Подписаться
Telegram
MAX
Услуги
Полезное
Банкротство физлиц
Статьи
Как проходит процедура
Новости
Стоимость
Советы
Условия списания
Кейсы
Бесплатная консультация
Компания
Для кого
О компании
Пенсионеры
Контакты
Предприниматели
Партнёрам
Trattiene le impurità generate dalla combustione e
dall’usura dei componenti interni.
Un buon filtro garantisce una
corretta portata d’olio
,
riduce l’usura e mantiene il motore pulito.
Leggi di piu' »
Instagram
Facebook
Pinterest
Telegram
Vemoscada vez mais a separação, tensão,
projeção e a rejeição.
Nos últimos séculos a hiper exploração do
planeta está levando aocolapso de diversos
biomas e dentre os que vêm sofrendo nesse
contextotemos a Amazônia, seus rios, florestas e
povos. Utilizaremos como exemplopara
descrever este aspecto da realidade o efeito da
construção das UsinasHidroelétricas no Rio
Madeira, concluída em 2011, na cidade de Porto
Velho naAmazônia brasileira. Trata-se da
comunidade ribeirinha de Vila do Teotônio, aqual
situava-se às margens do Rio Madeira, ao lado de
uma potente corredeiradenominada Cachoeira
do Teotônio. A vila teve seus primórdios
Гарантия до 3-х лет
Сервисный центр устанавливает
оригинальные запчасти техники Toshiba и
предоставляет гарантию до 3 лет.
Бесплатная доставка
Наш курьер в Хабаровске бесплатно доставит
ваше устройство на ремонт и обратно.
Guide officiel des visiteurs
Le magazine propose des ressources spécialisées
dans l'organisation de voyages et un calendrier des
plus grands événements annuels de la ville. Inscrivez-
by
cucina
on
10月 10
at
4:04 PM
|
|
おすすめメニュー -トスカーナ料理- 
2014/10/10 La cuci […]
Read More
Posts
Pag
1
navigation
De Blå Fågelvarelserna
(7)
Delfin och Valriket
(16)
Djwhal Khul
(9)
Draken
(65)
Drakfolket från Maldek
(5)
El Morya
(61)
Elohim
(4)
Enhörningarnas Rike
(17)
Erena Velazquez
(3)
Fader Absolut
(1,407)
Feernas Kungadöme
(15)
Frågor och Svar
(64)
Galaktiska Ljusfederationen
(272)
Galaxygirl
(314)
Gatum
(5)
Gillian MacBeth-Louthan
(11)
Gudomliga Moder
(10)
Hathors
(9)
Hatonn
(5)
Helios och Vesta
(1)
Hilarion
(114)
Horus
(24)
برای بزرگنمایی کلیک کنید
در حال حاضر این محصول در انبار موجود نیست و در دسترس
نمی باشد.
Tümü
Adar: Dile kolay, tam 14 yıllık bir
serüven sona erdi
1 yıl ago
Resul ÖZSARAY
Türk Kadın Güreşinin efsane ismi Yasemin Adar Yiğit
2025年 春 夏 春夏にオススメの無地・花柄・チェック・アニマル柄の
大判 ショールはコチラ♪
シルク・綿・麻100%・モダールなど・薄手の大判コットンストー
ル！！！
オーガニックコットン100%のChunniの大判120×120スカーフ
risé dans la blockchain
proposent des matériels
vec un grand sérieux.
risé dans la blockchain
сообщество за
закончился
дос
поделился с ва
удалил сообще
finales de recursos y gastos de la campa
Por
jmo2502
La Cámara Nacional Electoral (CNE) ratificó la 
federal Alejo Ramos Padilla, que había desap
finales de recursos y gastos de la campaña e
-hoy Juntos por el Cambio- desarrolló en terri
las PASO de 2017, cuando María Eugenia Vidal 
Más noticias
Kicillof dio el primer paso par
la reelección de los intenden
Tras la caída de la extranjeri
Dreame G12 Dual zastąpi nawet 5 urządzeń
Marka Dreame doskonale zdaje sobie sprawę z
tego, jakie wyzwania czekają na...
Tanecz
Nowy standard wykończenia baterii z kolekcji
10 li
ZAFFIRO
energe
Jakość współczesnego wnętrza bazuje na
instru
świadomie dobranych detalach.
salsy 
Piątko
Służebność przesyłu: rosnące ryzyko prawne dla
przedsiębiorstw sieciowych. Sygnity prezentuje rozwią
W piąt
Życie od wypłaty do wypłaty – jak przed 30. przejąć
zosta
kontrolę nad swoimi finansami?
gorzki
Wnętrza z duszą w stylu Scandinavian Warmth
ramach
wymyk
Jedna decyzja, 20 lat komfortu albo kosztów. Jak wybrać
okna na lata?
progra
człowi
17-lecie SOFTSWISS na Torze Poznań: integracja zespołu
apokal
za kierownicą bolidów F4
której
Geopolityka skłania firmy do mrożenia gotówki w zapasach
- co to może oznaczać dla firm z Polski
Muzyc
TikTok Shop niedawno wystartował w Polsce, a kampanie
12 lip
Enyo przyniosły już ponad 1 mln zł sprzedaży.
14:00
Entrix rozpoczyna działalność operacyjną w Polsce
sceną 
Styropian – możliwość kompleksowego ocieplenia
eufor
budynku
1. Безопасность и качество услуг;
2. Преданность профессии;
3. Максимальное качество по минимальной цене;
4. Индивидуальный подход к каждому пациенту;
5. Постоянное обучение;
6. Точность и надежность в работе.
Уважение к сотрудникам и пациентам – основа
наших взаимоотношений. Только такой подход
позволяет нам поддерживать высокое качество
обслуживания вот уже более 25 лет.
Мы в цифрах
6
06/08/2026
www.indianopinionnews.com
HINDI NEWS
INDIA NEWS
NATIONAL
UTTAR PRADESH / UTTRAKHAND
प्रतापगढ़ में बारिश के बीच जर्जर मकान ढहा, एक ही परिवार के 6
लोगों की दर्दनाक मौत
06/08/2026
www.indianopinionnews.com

┄┄┄┄┄┄┄┄┄┄┄┄┄┄┄┄┄┄┄┄

● Exercise brief:
If a line in the listing above contains the word "Adar", include it in your count, then give only the final number.

● Output of the exercise:
2